-- RECORD EXTRACTS follows --

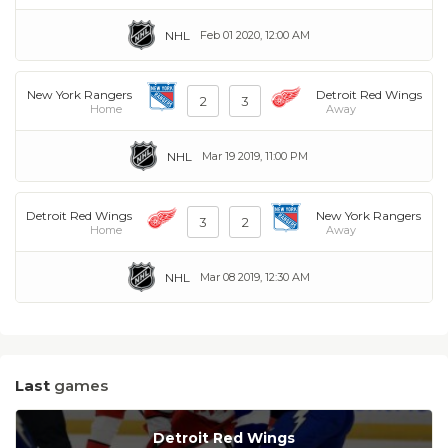
NHL
Feb 01 2020, 12:00 AM
New York Rangers
Detroit Red Wings
2
3
Home
Away
NHL
Mar 19 2019, 11:00 PM
Detroit Red Wings
New York Rangers
3
2
Home
Away
NHL
Mar 08 2019, 12:30 AM
Last
games
Detroit Red Wings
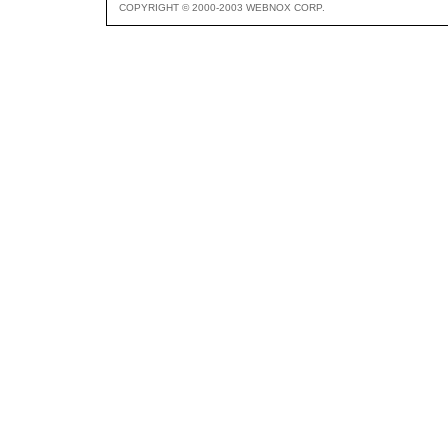
COPYRIGHT © 2000-2003 WEBNOX CORP.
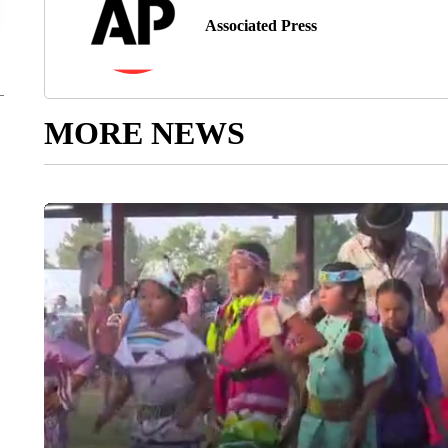
Associated Press
MORE NEWS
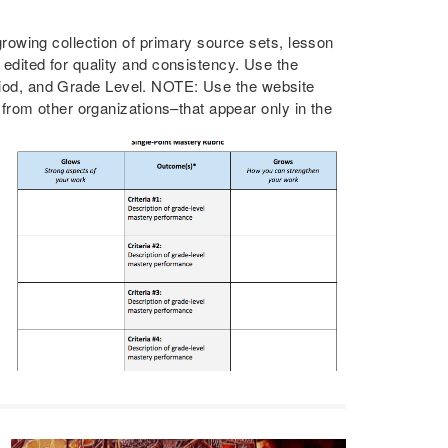
owing collection of primary source sets, lesson
dited for quality and consistency. Use the
Period, and Grade Level. NOTE: Use the website
rom other organizations–that appear only in the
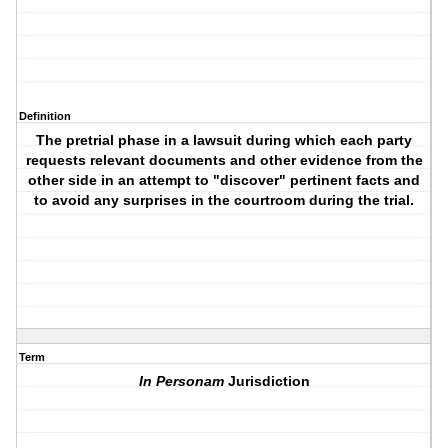
Definition
The pretrial phase in a lawsuit during which each party
requests relevant documents and other evidence from the
other side in an attempt to "discover" pertinent facts and
to avoid any surprises in the courtroom during the trial.
Term
In Personam
Jurisdiction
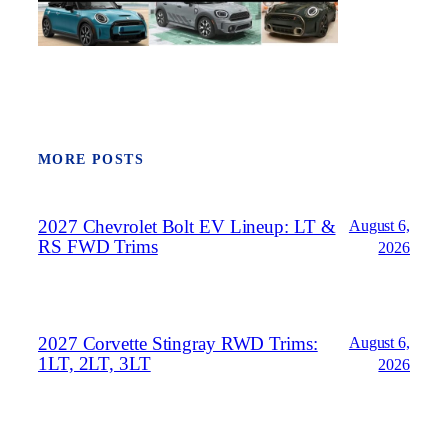
MORE POSTS
2027 Chevrolet Bolt EV Lineup: LT &
August 6,
RS FWD Trims
2026
2027 Corvette Stingray RWD Trims:
August 6,
1LT, 2LT, 3LT
2026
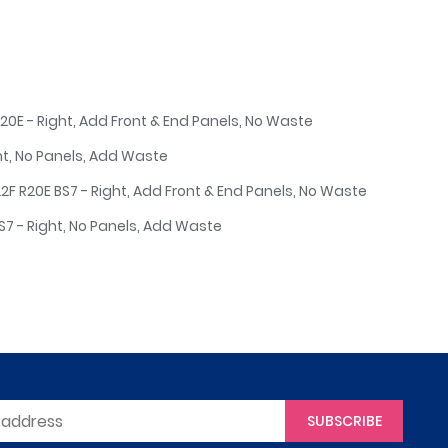
20E - Right, Add Front & End Panels, No Waste
ht, No Panels, Add Waste
2F R20E BS7 - Right, Add Front & End Panels, No Waste
7 - Right, No Panels, Add Waste
SUBSCRIBE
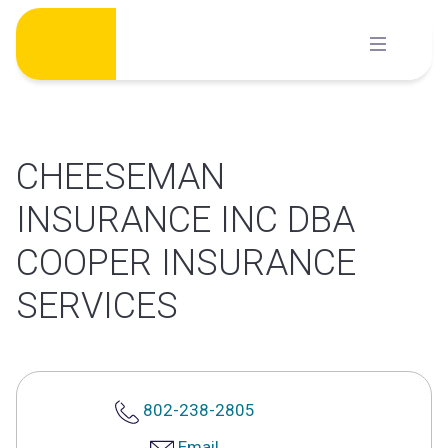
Skip
to
content
CHEESEMAN
INSURANCE INC DBA
COOPER INSURANCE
SERVICES
802-238-2805
Email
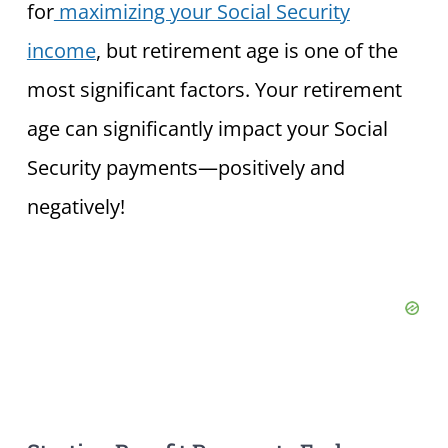
for
maximizing your Social Security
income
, but retirement age is one of the
most significant factors. Your retirement
age can significantly impact your Social
Security payments—positively and
negatively!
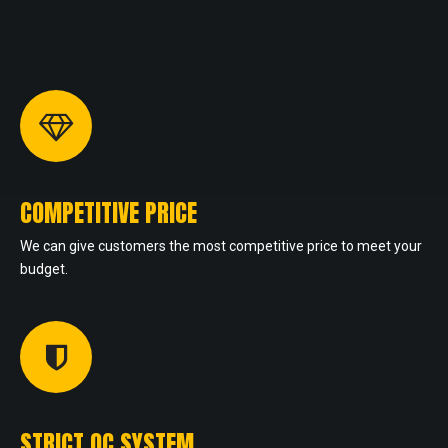
COMPETITIVE PRICE
We can give customers the most competitive price to meet your
budget.
STRICT QC SYSTEM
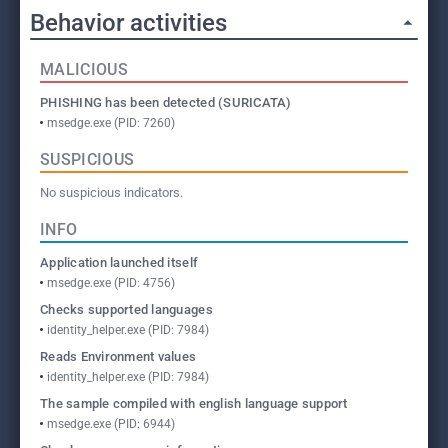
Behavior activities
MALICIOUS
PHISHING has been detected (SURICATA)
msedge.exe (PID: 7260)
SUSPICIOUS
No suspicious indicators.
INFO
Application launched itself
msedge.exe (PID: 4756)
Checks supported languages
identity_helper.exe (PID: 7984)
Reads Environment values
identity_helper.exe (PID: 7984)
The sample compiled with english language support
msedge.exe (PID: 6944)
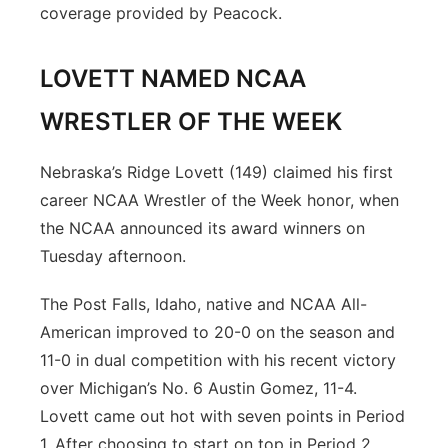
coverage provided by Peacock.
LOVETT NAMED NCAA
WRESTLER OF THE WEEK
Nebraska’s Ridge Lovett (149) claimed his first
career NCAA Wrestler of the Week honor, when
the NCAA announced its award winners on
Tuesday afternoon.
The Post Falls, Idaho, native and NCAA All-
American improved to 20-0 on the season and
11-0 in dual competition with his recent victory
over Michigan’s No. 6 Austin Gomez, 11-4.
Lovett came out hot with seven points in Period
1. After choosing to start on top in Period 2,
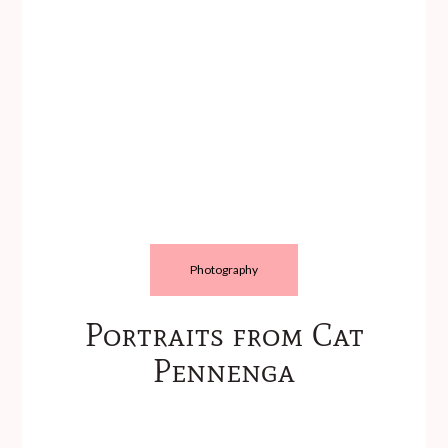
Photography
Portraits from Cat
Pennenga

-- RECORD EXTRACTS concluded --

Determine, please, how many lines hold "Period" in the records, and give that number by itself.

3